Vaccine of Varicella Zoster
A live attenuated VZV Oka/Merck strain vaccine is available and is marketed in the United States under the trade name Varivax. It was developed by Merck, Sharp & Dohme in the 1980s from the Oka strain virus isolated and attenuated by Michiaki Takahashi and colleagues in the 1970s. It was submitted to the U.S. Food and Drug Administration for approval in 1990 and was approved in 1995. Since then, it has been added to the recommended vaccination schedules for children in Australia, the United States, and many other countries. Varicella vaccination has raised concerns in some that the immunity induced by the vaccine may not be lifelong, possibly leaving adults vulnerable to more severe disease as the immunity from their childhood immunization wanes. Vaccine coverage in the United States in the population recommended for vaccination is approaching 90%, with concomitant reductions in the incidence of varicella cases, and hospitalizations and deaths due to VZV. So far, clinical data has proved that the vaccine is effective for over 10 years in preventing varicella infection in healthy individuals and when breakthrough infections do occur, illness is typically mild. In 2007, the ACIP recommended a second dose of vaccine before school entry to ensure the maintenance of high levels of varicella immunity.

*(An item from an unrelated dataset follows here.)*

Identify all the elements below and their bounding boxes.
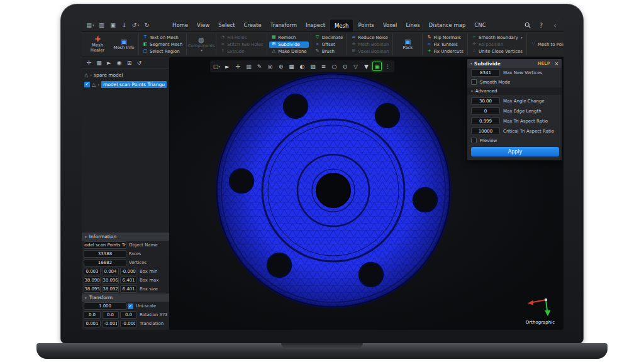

In 2006, the FDA approved Zostavax for the prevention of shingles. Zostavax is a more concentrated formulation of the Varivax vaccine, designed to elicit an immune response in older adults whose immunity to VZV wanes with advancing age.

Treatment


Medical Care of Varicella Zoster
  1. Treatment options are based on the patient's age, immune state, duration of symptoms, and presentation.
  2. Several studies indicate that antiviral medications decrease the duration of symptoms and the likelihood of postherpetic neuralgia, especially when initiated within 2 days of the onset of rash. In typical cases that involve individuals who are otherwise healthy, oral acyclovir may be prescribed. An important study by Kubeyinje (1997) suggested that the use of acyclovir in healthy young adults with zoster is not clearly justified, especially in situations of limited economic resources.
  3. Acyclovir has 2 limitations-bioavailability and the existence of some resistant strains of varicella-zoster virus (VZV).
  4. Other medications, including valacyclovir, penciclovir, and famciclovir, are also available. They may have an increasing role in the treatment of typical zoster. Studies suggest that, when compared with oral acyclovir, the new medications may decrease the duration of the patient's pain.

Surgical Care of Varicella Zoster
Surgical care may be required for complications of zoster, such as necrotizing fasciitis.

Consultations
  1. Consultation with a neurologist is indicated in cases of myelitis or encephalitis.
  2. Consultation with an infectious disease specialist may be helpful if bacterial superinfection or viral resistance to acyclovir is evident.
  3. Consultation with an ophthalmologist is indicated upon optic involvement.
  4. Consultation with a dermatologist may be helpful when the rash is atypical.